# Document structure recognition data
Segment Open

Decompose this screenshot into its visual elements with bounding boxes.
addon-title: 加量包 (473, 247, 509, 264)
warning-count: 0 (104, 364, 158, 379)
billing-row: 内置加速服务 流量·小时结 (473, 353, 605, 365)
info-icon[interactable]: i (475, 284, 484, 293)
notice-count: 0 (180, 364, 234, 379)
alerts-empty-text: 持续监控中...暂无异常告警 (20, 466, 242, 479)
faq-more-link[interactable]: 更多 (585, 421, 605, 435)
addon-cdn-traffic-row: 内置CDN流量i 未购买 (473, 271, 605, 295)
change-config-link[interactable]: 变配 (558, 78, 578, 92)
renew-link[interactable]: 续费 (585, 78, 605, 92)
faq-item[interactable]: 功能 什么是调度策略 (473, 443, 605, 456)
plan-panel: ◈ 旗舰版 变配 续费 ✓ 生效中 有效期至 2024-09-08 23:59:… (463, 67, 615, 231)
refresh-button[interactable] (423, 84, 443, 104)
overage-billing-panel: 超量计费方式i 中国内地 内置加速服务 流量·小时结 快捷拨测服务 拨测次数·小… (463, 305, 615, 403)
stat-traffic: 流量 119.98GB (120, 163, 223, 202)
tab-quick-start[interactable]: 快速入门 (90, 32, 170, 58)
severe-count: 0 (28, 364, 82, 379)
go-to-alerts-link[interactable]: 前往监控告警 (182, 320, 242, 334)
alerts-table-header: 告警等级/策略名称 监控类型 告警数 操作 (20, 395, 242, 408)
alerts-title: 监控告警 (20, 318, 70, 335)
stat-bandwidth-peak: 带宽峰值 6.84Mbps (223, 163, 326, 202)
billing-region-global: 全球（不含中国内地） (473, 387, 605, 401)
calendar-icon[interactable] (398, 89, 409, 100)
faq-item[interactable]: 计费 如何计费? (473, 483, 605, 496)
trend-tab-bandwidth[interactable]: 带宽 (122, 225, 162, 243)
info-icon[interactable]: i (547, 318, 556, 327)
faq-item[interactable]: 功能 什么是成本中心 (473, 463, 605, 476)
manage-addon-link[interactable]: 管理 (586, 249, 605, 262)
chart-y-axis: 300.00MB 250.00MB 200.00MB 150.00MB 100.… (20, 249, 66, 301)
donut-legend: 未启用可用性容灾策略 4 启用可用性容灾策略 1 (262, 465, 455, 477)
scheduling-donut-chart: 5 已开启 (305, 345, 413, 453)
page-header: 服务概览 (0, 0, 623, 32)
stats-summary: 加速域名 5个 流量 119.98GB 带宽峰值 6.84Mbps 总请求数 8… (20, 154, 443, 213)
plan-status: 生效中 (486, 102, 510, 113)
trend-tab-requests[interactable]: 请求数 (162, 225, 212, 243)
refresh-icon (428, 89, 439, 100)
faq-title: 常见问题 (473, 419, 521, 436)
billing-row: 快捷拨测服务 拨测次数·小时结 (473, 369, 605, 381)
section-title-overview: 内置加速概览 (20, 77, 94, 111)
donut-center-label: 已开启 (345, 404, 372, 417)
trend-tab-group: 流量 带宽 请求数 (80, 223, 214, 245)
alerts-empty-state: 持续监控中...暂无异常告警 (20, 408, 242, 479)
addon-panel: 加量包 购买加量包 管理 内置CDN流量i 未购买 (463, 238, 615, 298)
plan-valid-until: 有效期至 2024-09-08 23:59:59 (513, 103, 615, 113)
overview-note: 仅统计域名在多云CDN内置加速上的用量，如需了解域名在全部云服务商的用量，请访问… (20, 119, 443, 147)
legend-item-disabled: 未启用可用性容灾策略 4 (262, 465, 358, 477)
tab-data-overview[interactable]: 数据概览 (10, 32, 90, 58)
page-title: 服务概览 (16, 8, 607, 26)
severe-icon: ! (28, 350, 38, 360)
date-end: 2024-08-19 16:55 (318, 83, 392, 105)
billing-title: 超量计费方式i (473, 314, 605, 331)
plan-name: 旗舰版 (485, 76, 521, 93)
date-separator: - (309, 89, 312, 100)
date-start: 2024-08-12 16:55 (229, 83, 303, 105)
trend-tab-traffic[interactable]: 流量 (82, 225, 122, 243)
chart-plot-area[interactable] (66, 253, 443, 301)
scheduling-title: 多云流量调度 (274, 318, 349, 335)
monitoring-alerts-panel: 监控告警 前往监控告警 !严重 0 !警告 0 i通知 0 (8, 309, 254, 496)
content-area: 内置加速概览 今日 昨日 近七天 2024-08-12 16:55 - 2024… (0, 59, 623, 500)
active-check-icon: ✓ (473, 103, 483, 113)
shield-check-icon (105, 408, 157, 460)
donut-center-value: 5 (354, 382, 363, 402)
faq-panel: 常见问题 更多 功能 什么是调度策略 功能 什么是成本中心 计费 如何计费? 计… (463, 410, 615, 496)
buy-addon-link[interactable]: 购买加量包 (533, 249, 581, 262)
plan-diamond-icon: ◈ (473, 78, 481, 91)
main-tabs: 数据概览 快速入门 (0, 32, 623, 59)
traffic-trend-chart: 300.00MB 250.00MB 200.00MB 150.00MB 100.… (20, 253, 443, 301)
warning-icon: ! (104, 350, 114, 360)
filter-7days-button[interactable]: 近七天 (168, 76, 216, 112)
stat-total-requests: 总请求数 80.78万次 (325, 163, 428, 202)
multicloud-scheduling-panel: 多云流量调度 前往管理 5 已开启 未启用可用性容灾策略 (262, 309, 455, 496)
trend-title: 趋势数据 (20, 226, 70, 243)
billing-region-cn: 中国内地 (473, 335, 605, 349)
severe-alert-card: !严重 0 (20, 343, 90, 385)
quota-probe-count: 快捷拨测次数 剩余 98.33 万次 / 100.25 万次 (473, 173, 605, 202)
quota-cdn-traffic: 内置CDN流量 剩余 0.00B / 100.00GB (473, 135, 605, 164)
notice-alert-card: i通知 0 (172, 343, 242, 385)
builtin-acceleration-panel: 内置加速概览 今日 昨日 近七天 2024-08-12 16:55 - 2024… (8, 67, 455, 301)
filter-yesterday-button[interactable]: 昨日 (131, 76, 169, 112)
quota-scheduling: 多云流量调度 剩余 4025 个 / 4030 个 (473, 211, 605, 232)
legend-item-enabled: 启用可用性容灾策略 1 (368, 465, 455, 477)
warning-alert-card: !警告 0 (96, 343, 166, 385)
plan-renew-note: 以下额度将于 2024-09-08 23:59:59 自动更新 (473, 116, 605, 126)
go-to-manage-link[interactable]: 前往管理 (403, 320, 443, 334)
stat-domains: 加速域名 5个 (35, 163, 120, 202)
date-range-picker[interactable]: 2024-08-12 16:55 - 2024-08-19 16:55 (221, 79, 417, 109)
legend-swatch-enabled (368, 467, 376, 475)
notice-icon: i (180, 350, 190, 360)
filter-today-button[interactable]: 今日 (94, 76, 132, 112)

Segment Closed

# WHAT TO PRODUCE
A verbatim copy of every entry is required.

# YOUR RESPONSE
Decompose this screenshot into its visual elements with bounding boxes.
addon-title: 加量包 (473, 247, 509, 264)
warning-count: 0 (104, 364, 158, 379)
billing-row: 内置加速服务 流量·小时结 (473, 353, 605, 365)
info-icon[interactable]: i (475, 284, 484, 293)
notice-count: 0 (180, 364, 234, 379)
alerts-empty-text: 持续监控中...暂无异常告警 (20, 466, 242, 479)
faq-more-link[interactable]: 更多 (585, 421, 605, 435)
addon-cdn-traffic-row: 内置CDN流量i 未购买 (473, 271, 605, 295)
change-config-link[interactable]: 变配 (558, 78, 578, 92)
renew-link[interactable]: 续费 (585, 78, 605, 92)
faq-item[interactable]: 功能 什么是调度策略 (473, 443, 605, 456)
plan-panel: ◈ 旗舰版 变配 续费 ✓ 生效中 有效期至 2024-09-08 23:59:… (463, 67, 615, 231)
refresh-button[interactable] (423, 84, 443, 104)
overage-billing-panel: 超量计费方式i 中国内地 内置加速服务 流量·小时结 快捷拨测服务 拨测次数·小… (463, 305, 615, 403)
stat-traffic: 流量 119.98GB (120, 163, 223, 202)
tab-quick-start[interactable]: 快速入门 (90, 32, 170, 58)
severe-count: 0 (28, 364, 82, 379)
go-to-alerts-link[interactable]: 前往监控告警 (182, 320, 242, 334)
alerts-table-header: 告警等级/策略名称 监控类型 告警数 操作 (20, 395, 242, 408)
alerts-title: 监控告警 (20, 318, 70, 335)
stat-bandwidth-peak: 带宽峰值 6.84Mbps (223, 163, 326, 202)
billing-region-global: 全球（不含中国内地） (473, 387, 605, 401)
calendar-icon[interactable] (398, 89, 409, 100)
faq-item[interactable]: 计费 如何计费? (473, 483, 605, 496)
trend-tab-bandwidth[interactable]: 带宽 (122, 225, 162, 243)
info-icon[interactable]: i (547, 318, 556, 327)
faq-item[interactable]: 功能 什么是成本中心 (473, 463, 605, 476)
manage-addon-link[interactable]: 管理 (586, 249, 605, 262)
chart-y-axis: 300.00MB 250.00MB 200.00MB 150.00MB 100.… (20, 249, 66, 301)
donut-legend: 未启用可用性容灾策略 4 启用可用性容灾策略 1 (262, 465, 455, 477)
scheduling-donut-chart: 5 已开启 (305, 345, 413, 453)
page-header: 服务概览 (0, 0, 623, 32)
stats-summary: 加速域名 5个 流量 119.98GB 带宽峰值 6.84Mbps 总请求数 8… (20, 154, 443, 213)
plan-status: 生效中 (486, 102, 510, 113)
trend-tab-requests[interactable]: 请求数 (162, 225, 212, 243)
refresh-icon (428, 89, 439, 100)
faq-title: 常见问题 (473, 419, 521, 436)
billing-row: 快捷拨测服务 拨测次数·小时结 (473, 369, 605, 381)
section-title-overview: 内置加速概览 (20, 77, 94, 111)
donut-center-label: 已开启 (345, 404, 372, 417)
trend-tab-group: 流量 带宽 请求数 (80, 223, 214, 245)
alerts-empty-state: 持续监控中...暂无异常告警 (20, 408, 242, 479)
addon-panel: 加量包 购买加量包 管理 内置CDN流量i 未购买 (463, 238, 615, 298)
plan-valid-until: 有效期至 2024-09-08 23:59:59 (513, 103, 615, 113)
overview-note: 仅统计域名在多云CDN内置加速上的用量，如需了解域名在全部云服务商的用量，请访问… (20, 119, 443, 147)
legend-item-disabled: 未启用可用性容灾策略 4 (262, 465, 358, 477)
tab-data-overview[interactable]: 数据概览 (10, 32, 90, 58)
page-title: 服务概览 (16, 8, 607, 26)
severe-icon: ! (28, 350, 38, 360)
date-end: 2024-08-19 16:55 (318, 83, 392, 105)
billing-title: 超量计费方式i (473, 314, 605, 331)
plan-name: 旗舰版 (485, 76, 521, 93)
date-separator: - (309, 89, 312, 100)
date-start: 2024-08-12 16:55 (229, 83, 303, 105)
trend-tab-traffic[interactable]: 流量 (82, 225, 122, 243)
chart-plot-area[interactable] (66, 253, 443, 301)
scheduling-title: 多云流量调度 (274, 318, 349, 335)
monitoring-alerts-panel: 监控告警 前往监控告警 !严重 0 !警告 0 i通知 0 (8, 309, 254, 496)
content-area: 内置加速概览 今日 昨日 近七天 2024-08-12 16:55 - 2024… (0, 59, 623, 500)
active-check-icon: ✓ (473, 103, 483, 113)
shield-check-icon (105, 408, 157, 460)
donut-center-value: 5 (354, 382, 363, 402)
faq-panel: 常见问题 更多 功能 什么是调度策略 功能 什么是成本中心 计费 如何计费? 计… (463, 410, 615, 496)
buy-addon-link[interactable]: 购买加量包 (533, 249, 581, 262)
plan-diamond-icon: ◈ (473, 78, 481, 91)
main-tabs: 数据概览 快速入门 (0, 32, 623, 59)
traffic-trend-chart: 300.00MB 250.00MB 200.00MB 150.00MB 100.… (20, 253, 443, 301)
warning-icon: ! (104, 350, 114, 360)
filter-7days-button[interactable]: 近七天 (168, 76, 216, 112)
stat-total-requests: 总请求数 80.78万次 (325, 163, 428, 202)
multicloud-scheduling-panel: 多云流量调度 前往管理 5 已开启 未启用可用性容灾策略 (262, 309, 455, 496)
trend-title: 趋势数据 (20, 226, 70, 243)
billing-region-cn: 中国内地 (473, 335, 605, 349)
severe-alert-card: !严重 0 (20, 343, 90, 385)
quota-probe-count: 快捷拨测次数 剩余 98.33 万次 / 100.25 万次 (473, 173, 605, 202)
quota-cdn-traffic: 内置CDN流量 剩余 0.00B / 100.00GB (473, 135, 605, 164)
notice-alert-card: i通知 0 (172, 343, 242, 385)
builtin-acceleration-panel: 内置加速概览 今日 昨日 近七天 2024-08-12 16:55 - 2024… (8, 67, 455, 301)
filter-yesterday-button[interactable]: 昨日 (131, 76, 169, 112)
quota-scheduling: 多云流量调度 剩余 4025 个 / 4030 个 (473, 211, 605, 232)
legend-item-enabled: 启用可用性容灾策略 1 (368, 465, 455, 477)
warning-alert-card: !警告 0 (96, 343, 166, 385)
plan-renew-note: 以下额度将于 2024-09-08 23:59:59 自动更新 (473, 116, 605, 126)
go-to-manage-link[interactable]: 前往管理 (403, 320, 443, 334)
stat-domains: 加速域名 5个 (35, 163, 120, 202)
date-range-picker[interactable]: 2024-08-12 16:55 - 2024-08-19 16:55 (221, 79, 417, 109)
legend-swatch-enabled (368, 467, 376, 475)
notice-icon: i (180, 350, 190, 360)
filter-today-button[interactable]: 今日 (94, 76, 132, 112)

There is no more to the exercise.